Le convoi aurait continué sa route  vers Gao, avant de s’arrêter à Intahaka, dans un poste de l’armée. « Les soldats de l’armée malienne ont fait descendre les trois personnes et les ont battues à mort », affirme à Jeune Afrique un villageois, sous couvert d’anonymat, qui dit avoir assisté à la scène. « Ils ont ensuite demandé aux voyageurs d’apporter du bois et des branches sèches pour les mettre sur le corps des victimes. Les soldats ont mis de l’essence sur les corps, et y ont mis le feu ». Plusieurs autres témoins, notamment des villageois et des passagers présents dans les bus, ont affirmé à Jeune Afrique avoir assisté à cette scène.

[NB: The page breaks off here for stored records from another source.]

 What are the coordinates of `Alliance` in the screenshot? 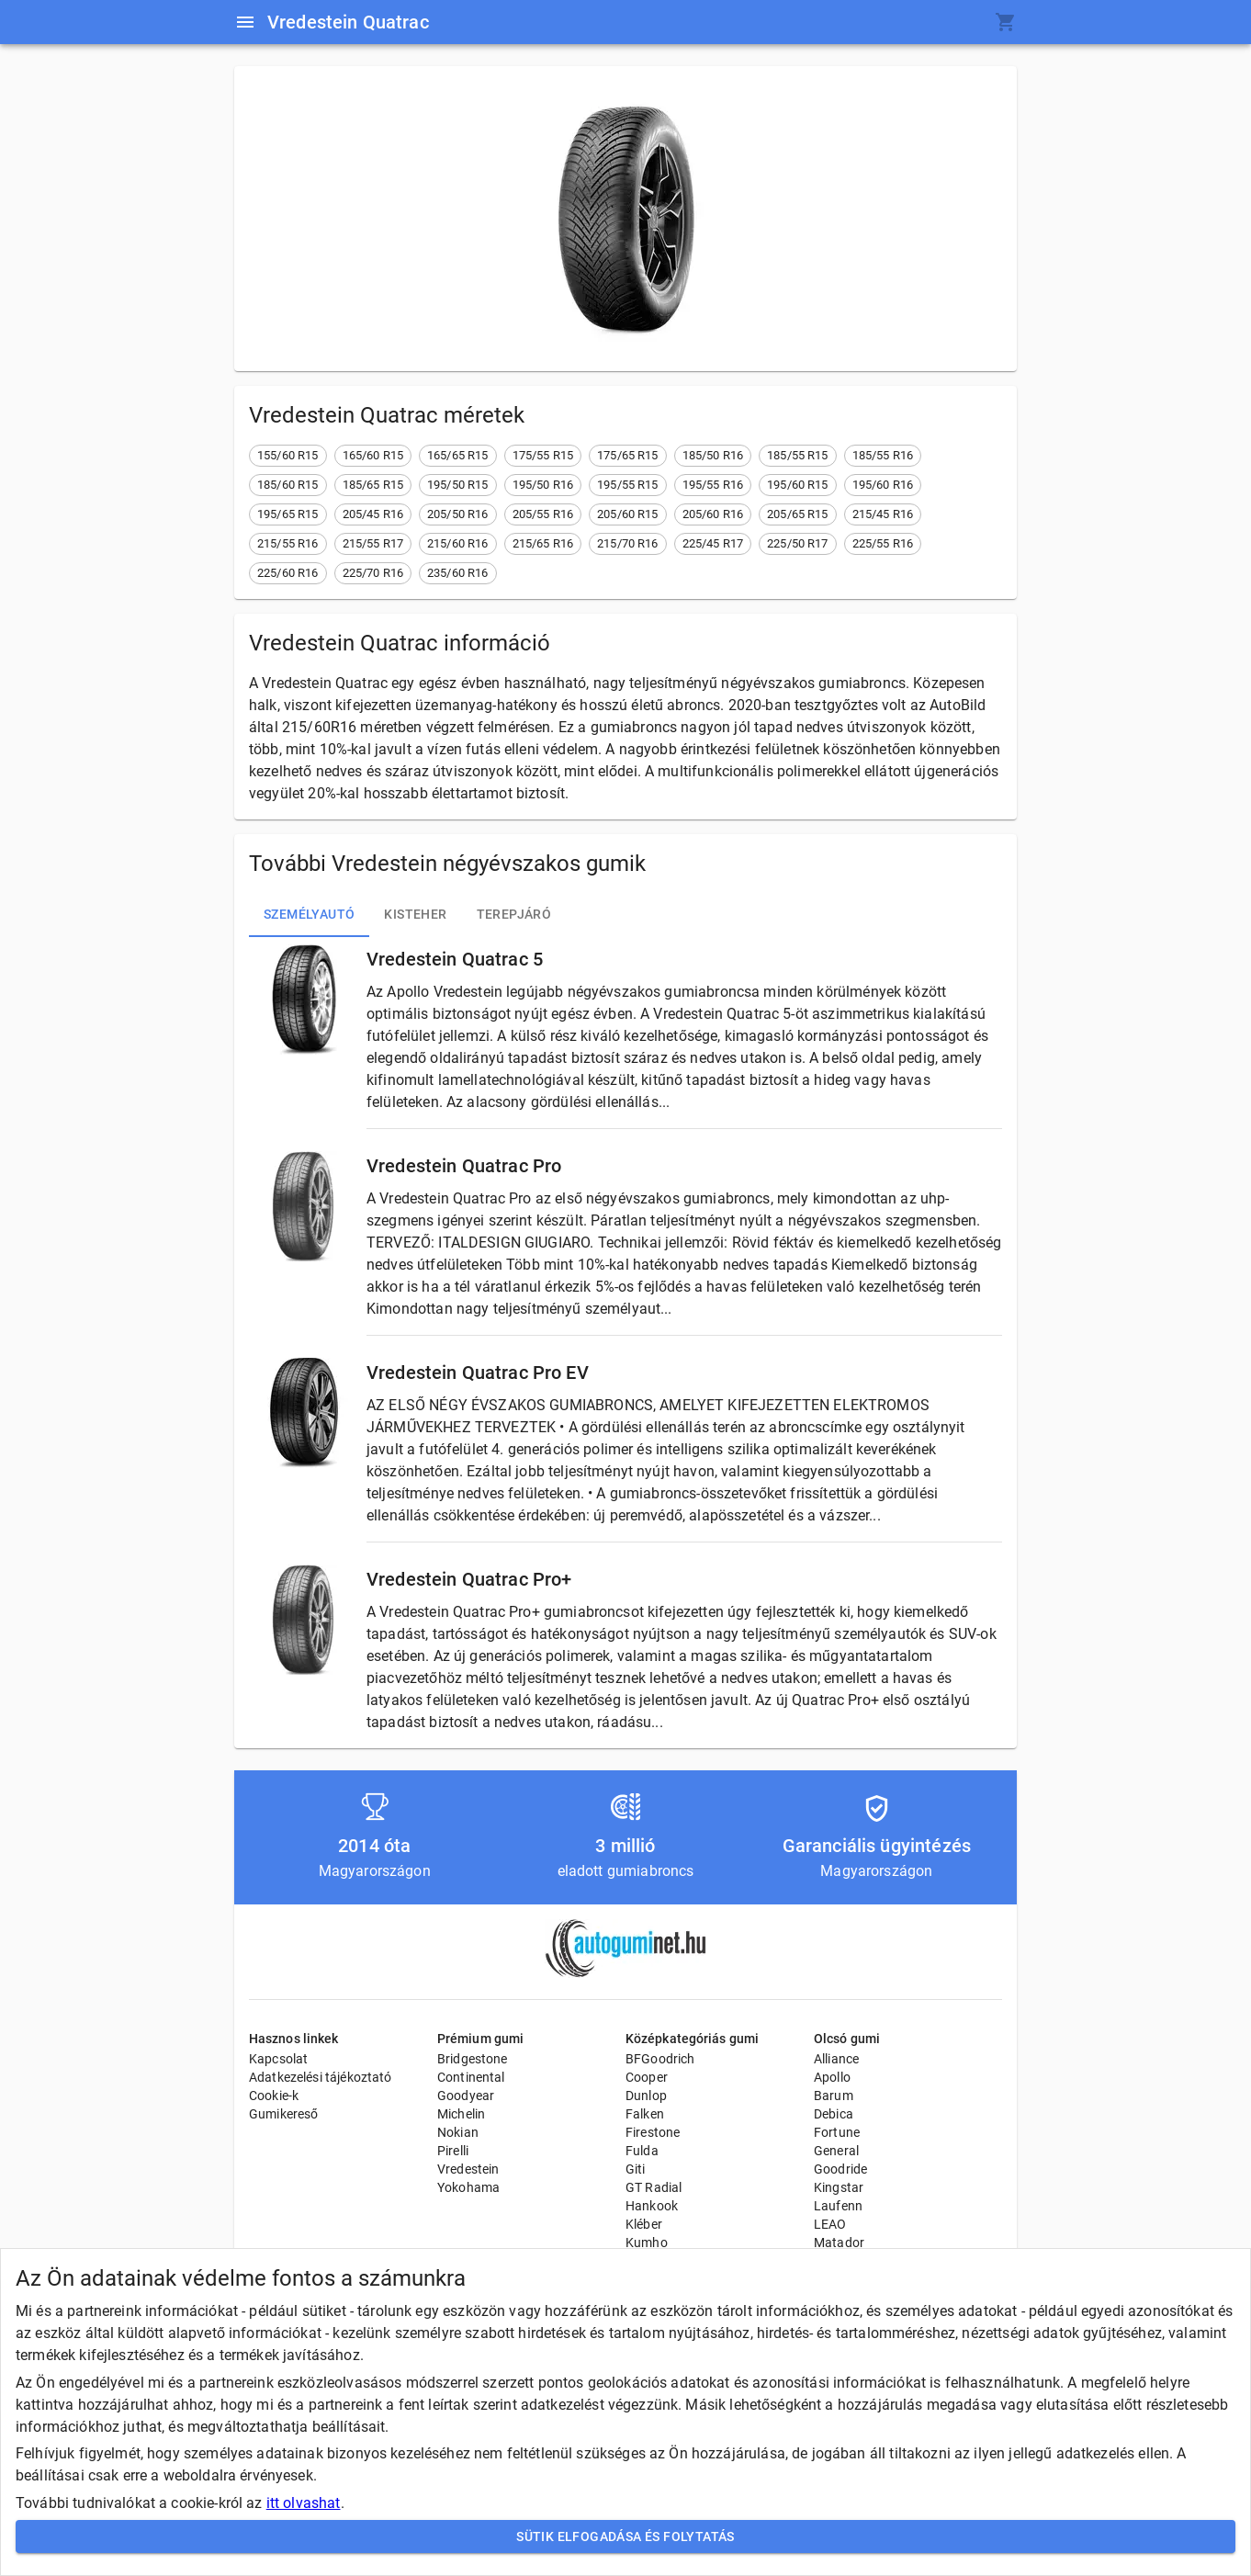 It's located at (836, 2058).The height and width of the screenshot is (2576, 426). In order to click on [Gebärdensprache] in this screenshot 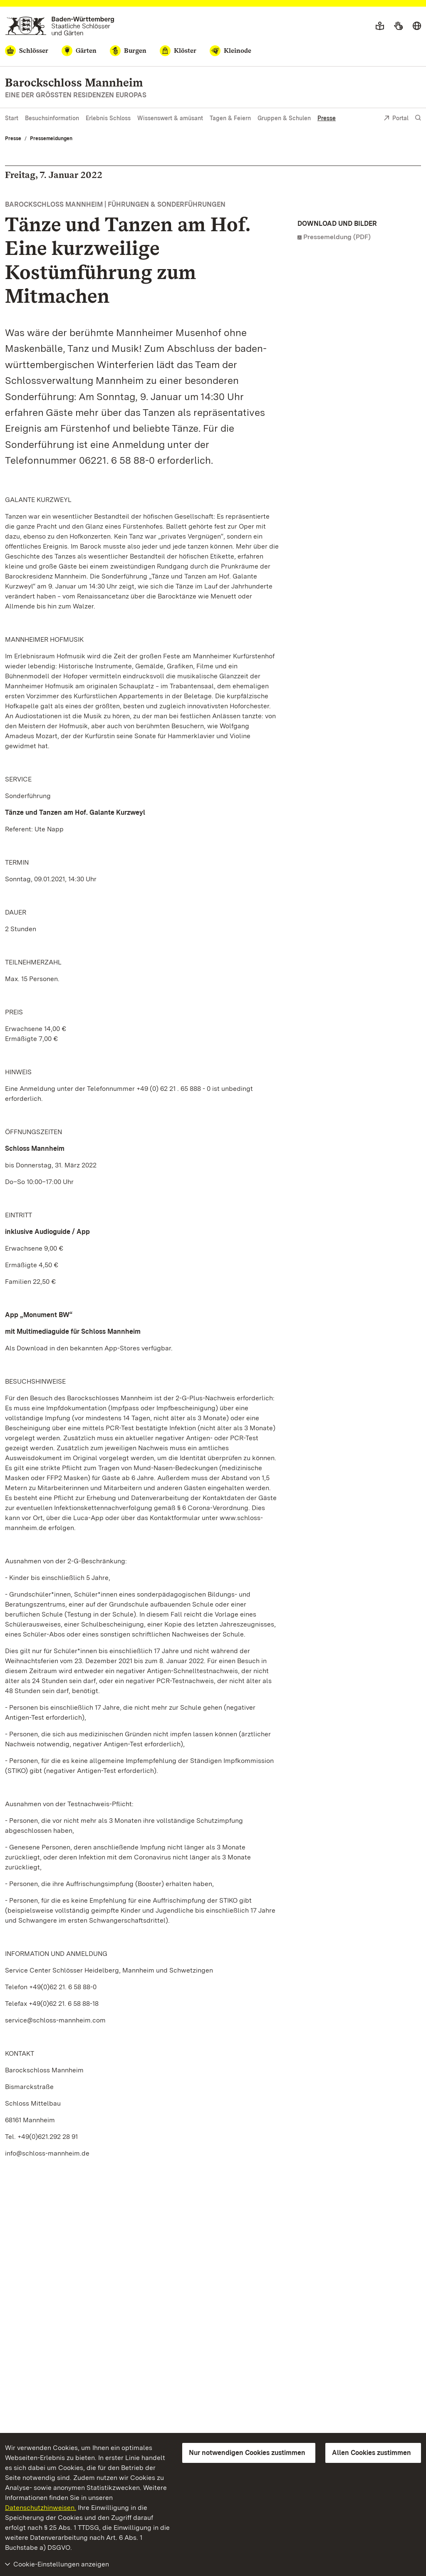, I will do `click(398, 26)`.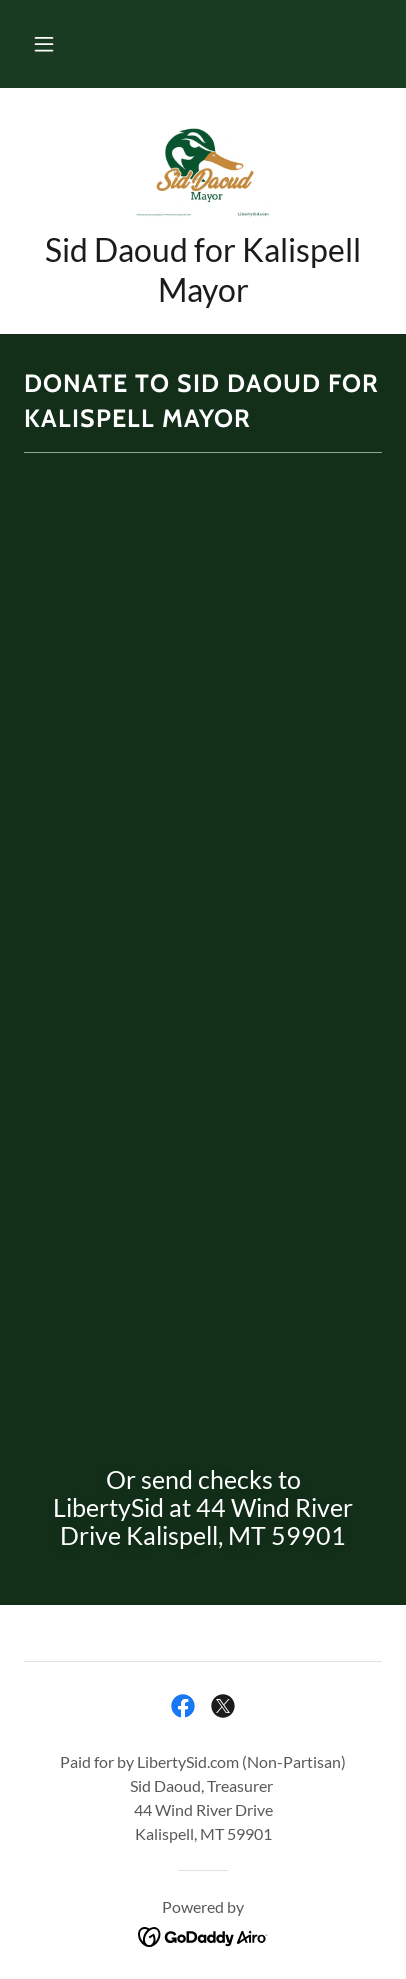 This screenshot has height=1979, width=406. I want to click on [button], so click(44, 44).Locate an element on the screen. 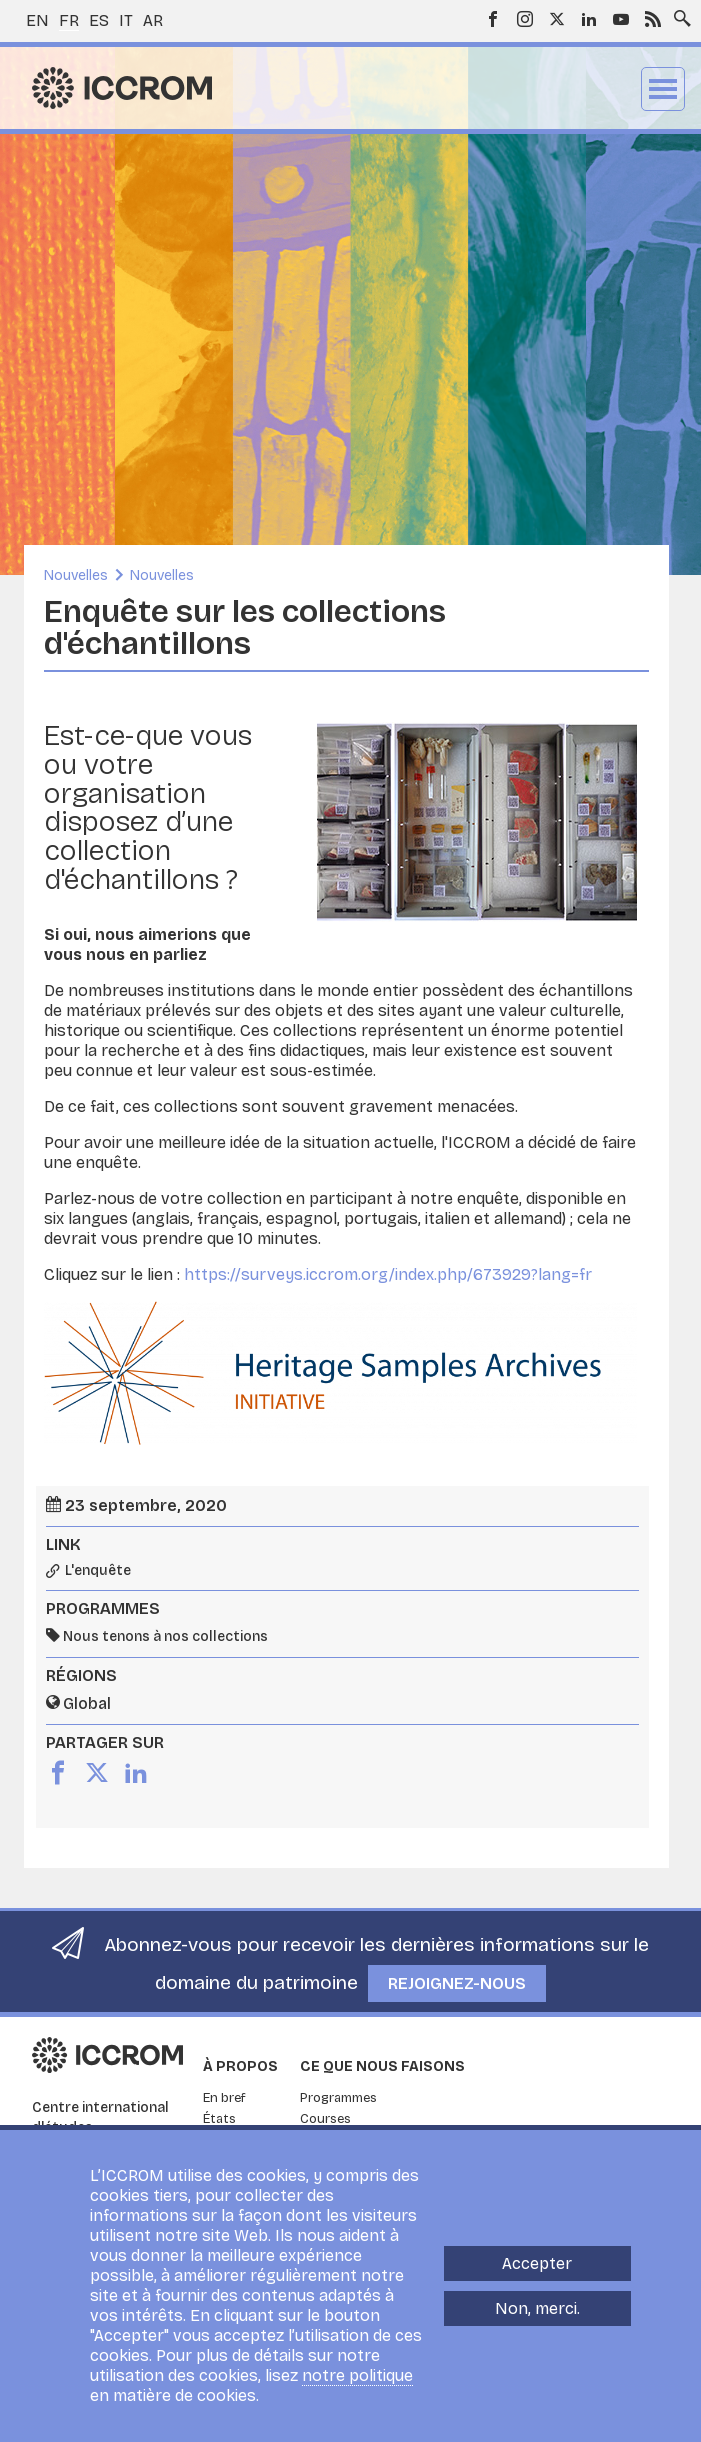 This screenshot has height=2442, width=701. Instagram is located at coordinates (525, 19).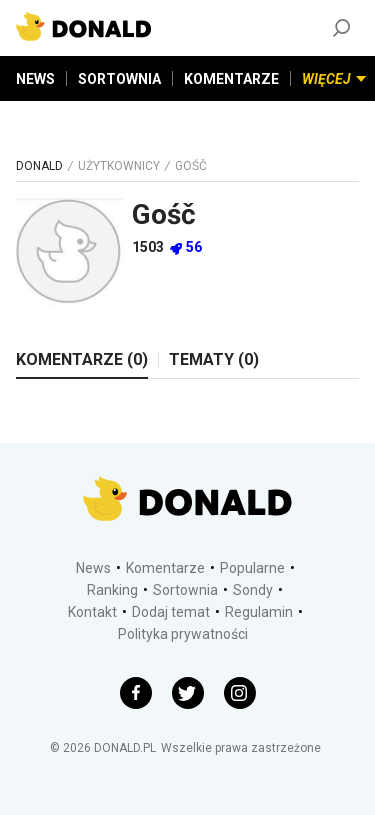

Dans un communiqué, le Groupe autodéfense touareg imghad et alliés (Gatia) a dénoncé ce qu’il qualifie d’« exécution » et « l’incinération publique des corps d’un adjudant-chef de la Garde nationale et de deux jeunes civils » membres de leur groupe, « sans aucune raison valable [donnée] par l’escorte des FAMa », les Forces armées maliennes.

Leur mort a provoqué la colère de membres de la communauté touarègue Imghad. « Ce qui fait mal, c’est que ce sont des jeunes membres du Gatia, des républicains qui défendent le pays, qui sont ainsi victimes des soldats de l’armée malienne », déplore Mohamed Ag Mahmoud, cadre de la communauté touareg à Bamako et directeur de l’Agence de développement du Nord.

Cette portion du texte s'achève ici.